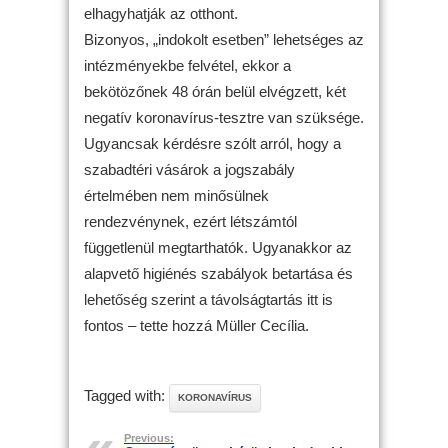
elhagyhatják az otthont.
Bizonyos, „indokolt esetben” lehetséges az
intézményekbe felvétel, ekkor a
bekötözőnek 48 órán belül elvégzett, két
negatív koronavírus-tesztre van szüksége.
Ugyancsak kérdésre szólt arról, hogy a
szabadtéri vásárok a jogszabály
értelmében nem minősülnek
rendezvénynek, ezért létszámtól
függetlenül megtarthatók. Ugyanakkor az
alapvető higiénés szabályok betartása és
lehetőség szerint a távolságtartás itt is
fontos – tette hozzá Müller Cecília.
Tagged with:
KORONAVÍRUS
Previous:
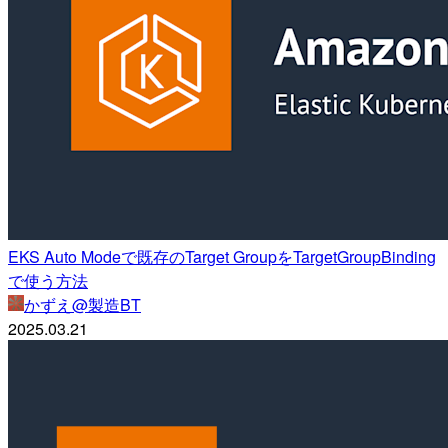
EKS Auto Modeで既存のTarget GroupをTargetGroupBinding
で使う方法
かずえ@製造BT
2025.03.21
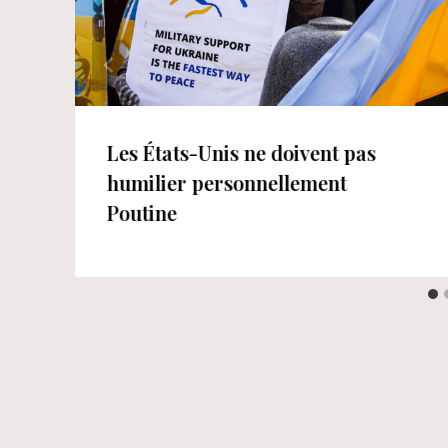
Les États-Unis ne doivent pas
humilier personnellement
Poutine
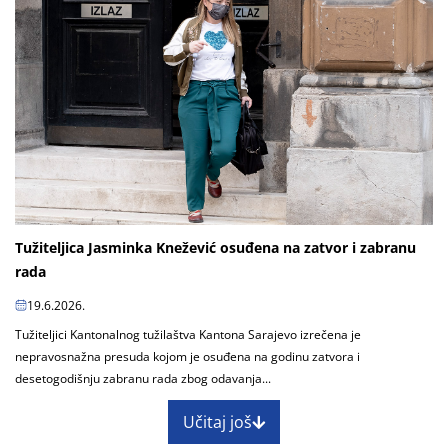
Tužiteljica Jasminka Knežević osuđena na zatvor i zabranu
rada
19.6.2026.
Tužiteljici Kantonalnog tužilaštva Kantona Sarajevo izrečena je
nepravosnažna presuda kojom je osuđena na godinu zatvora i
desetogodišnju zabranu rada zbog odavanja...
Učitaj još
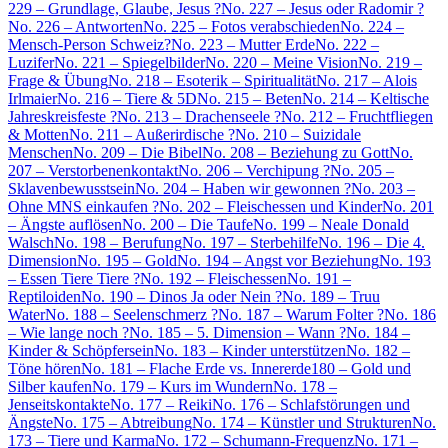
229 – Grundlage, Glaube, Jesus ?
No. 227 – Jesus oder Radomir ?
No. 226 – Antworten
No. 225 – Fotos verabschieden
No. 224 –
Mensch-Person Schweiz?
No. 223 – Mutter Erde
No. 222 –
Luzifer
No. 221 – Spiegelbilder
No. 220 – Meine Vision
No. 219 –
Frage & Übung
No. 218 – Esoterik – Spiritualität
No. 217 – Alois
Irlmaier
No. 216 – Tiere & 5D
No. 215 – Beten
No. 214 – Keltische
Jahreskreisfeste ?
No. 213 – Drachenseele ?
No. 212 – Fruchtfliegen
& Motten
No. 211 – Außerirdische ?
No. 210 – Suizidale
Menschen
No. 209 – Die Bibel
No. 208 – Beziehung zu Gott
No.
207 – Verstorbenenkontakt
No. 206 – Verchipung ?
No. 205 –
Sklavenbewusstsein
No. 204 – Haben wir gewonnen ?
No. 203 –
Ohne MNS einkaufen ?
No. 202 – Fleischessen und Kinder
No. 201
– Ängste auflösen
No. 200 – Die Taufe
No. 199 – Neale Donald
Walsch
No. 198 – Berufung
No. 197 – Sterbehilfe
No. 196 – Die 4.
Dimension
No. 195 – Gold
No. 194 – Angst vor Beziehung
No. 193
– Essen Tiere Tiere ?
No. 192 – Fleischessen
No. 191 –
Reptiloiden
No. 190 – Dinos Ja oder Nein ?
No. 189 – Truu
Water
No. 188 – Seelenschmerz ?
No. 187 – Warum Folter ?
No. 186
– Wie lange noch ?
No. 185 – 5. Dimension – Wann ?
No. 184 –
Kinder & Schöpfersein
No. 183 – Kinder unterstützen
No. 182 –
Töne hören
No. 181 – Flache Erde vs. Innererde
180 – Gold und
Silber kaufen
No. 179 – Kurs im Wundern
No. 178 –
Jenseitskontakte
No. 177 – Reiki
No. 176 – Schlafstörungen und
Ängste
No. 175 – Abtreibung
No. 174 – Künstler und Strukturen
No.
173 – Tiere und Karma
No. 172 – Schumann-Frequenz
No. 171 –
########
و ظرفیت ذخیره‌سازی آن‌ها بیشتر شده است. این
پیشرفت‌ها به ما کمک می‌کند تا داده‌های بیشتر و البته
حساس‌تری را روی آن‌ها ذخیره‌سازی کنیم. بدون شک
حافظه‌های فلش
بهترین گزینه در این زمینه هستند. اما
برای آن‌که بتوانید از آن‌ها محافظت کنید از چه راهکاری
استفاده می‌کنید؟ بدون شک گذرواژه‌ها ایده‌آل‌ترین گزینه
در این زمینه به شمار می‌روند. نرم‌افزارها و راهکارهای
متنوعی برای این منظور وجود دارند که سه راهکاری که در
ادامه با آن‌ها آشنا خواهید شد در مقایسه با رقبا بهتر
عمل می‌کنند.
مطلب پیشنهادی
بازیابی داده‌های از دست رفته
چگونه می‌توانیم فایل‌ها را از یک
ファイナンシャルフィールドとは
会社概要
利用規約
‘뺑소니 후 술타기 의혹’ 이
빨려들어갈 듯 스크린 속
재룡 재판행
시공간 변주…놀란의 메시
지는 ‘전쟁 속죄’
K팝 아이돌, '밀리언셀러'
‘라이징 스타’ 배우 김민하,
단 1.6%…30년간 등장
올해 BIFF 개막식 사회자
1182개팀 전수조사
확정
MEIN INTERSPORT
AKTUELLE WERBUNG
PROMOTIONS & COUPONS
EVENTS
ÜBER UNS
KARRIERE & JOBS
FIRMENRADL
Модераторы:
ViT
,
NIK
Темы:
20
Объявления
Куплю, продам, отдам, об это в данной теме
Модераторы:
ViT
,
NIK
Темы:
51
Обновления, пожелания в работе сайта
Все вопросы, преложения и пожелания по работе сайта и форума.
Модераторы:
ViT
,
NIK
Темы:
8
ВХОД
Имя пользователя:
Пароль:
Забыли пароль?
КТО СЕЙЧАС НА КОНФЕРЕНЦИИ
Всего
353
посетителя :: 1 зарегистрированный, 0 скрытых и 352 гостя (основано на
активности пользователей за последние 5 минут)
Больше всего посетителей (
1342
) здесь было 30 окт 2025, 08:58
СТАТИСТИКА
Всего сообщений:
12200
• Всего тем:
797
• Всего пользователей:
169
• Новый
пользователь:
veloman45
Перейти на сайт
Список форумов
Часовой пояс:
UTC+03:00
########
Problem description.
Nothing but the lines from the one containing "elhagyhatják az otthont." through the one containing "No. 221 – Spiegelbilder" should appear, copied exactly from the material above and without pictures.

Solution below.
elhagyhatják az otthont.
Bizonyos, „indokolt esetben” lehetséges az
intézményekbe felvétel, ekkor a
bekötözőnek 48 órán belül elvégzett, két
negatív koronavírus-tesztre van szüksége.
Ugyancsak kérdésre szólt arról, hogy a
szabadtéri vásárok a jogszabály
értelmében nem minősülnek
rendezvénynek, ezért létszámtól
függetlenül megtarthatók. Ugyanakkor az
alapvető higiénés szabályok betartása és
lehetőség szerint a távolságtartás itt is
fontos – tette hozzá Müller Cecília.
Tagged with:
KORONAVÍRUS
Previous:
EKS Auto Modeで既存のTarget GroupをTargetGroupBinding
で使う方法
かずえ@製造BT
2025.03.21
Les États-Unis ne doivent pas
humilier personnellement
Poutine
Tužiteljica Jasminka Knežević osuđena na zatvor i zabranu
rada
19.6.2026.
Tužiteljici Kantonalnog tužilaštva Kantona Sarajevo izrečena je
nepravosnažna presuda kojom je osuđena na godinu zatvora i
desetogodišnju zabranu rada zbog odavanja...
Učitaj još
229 – Grundlage, Glaube, Jesus ?
No. 227 – Jesus oder Radomir ?
No. 226 – Antworten
No. 225 – Fotos verabschieden
No. 224 –
Mensch-Person Schweiz?
No. 223 – Mutter Erde
No. 222 –
Luzifer
No. 221 – Spiegelbilder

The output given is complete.